Паленов спустился в теплый коридор, в котором было светло, пахло машинным маслом; палуба под ногами все время подрагивала, и из открытой двери слышалось, как сопит, чавкает и ворочается машина. В кубрике храпели на все лады и голоса, опять плакал ребенок, и костлявая старуха бормотала в полусне:
— Едуть, а куда едуть, и сами не знают.
Духота казалась осязаемой, и Паленову захотелось раздвинуть ее рукой, как завесу, и войти в светлое и хорошо проветренное помещение, и он мельком подумал, что в матросском кубрике народу живет побольше, а воздух чище. Дядя Миша уже не спал. Молча, кивком головы, спросил: «Где вы шляетесь?»
— Мы наверху, возле трубы.
— Пойду к вам. Мочи тут нет, хоть топор вешай.
Они поднялись наверх. Паленов набросил на плечи Даши бушлат, спросил:
— Натерпелась страху?
— Представь себе — нет. Когда долго смотришь на воду, невольно привыкаешь к ней.
— Эх, Дарья, тебе бы парнем было родиться! — позевывая, заметил дядя Миша. Он часто произносил эту фразу, и поэтому на нее не обратили внимания.
Ночь стала редеть, четче означились облака, как будто их подрисовали карандашом. Они плелись с запада на восток серо-лиловыми грядами, накатываясь одна на другую. В стороне они сеяли дождь, а здесь было сухо и хорошо виделось во все стороны. Вода в озере была иссиня-бурой, сплошь покрытой белыми смушками. Прямо по носу означился низкий берег, туго увитый лозняком, а в озере, словно призрак, под черными парусами шла двойка — две двухмачтовые соймы, которые уже, видимо, закончили ночную ловлю, выбрали сети и теперь бежали домой.
— Благодать-то какая! — только и сказал, осмотревшись, дядя Миша.
К Горицкой повертке они добрались к обеду, поднялись на гору, на которую от большака шел прогон, постояли.
— Благодать-то какая… — опять сказал дядя Миша.

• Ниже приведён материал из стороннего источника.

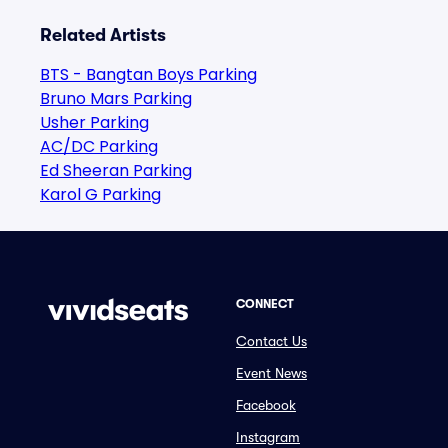
Related Artists
BTS - Bangtan Boys Parking
Bruno Mars Parking
Usher Parking
AC/DC Parking
Ed Sheeran Parking
Karol G Parking
CONNECT
Contact Us
Event News
Facebook
Instagram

Село лежало между двух моренных холмов. Холмы эти, называемые тут горами, напоминали застывшие пологие волны, одни концы которых обрывались озером, а другие сходили в распахнутую долину. Прямо на круче стояла белая церковь под зеленой крышей с зелеными же куполами, слева и справа от нее дремали парки, посреди одного из них, как гриб, выглядывал Путевой дворец. А за всем этим: за церковками, за парками и Путевым дворцом — голубой глазурью сияло озеро. На этой глазури застыли двойки, не успевшие добраться до своего берега. Паруса на соймах были распущены; судя по всему, рыбаки насвистывали новый ветер.

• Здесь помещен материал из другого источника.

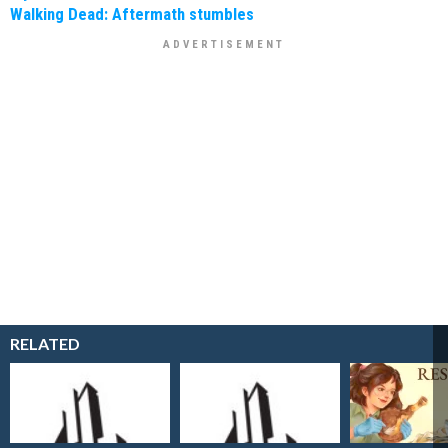
Walking Dead: Aftermath stumbles
RELATED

— Благодать-то какая… А ты говоришь — Севера́. Да у тебя свои Севера́. Показывай, где тут твои хоромы.
— А вон домишко посреди села, под железной крышей.

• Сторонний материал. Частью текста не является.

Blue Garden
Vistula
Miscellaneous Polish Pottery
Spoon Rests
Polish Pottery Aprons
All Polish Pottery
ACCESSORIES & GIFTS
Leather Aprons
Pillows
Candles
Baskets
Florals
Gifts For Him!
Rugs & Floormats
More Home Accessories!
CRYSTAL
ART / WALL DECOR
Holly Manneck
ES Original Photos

— Ничего домишко. И сад есть?
— Был. Теперь не знаю. Может, вырубили.
Даша притомилась за ночь, которую они, по сути, провели на палубе, и только молча ахала; ей все нравилось и временами начинало казаться, что все это она уже видела однажды, но только забыла, а теперь все припомнила и это припомненное было именно таким, каким она видела.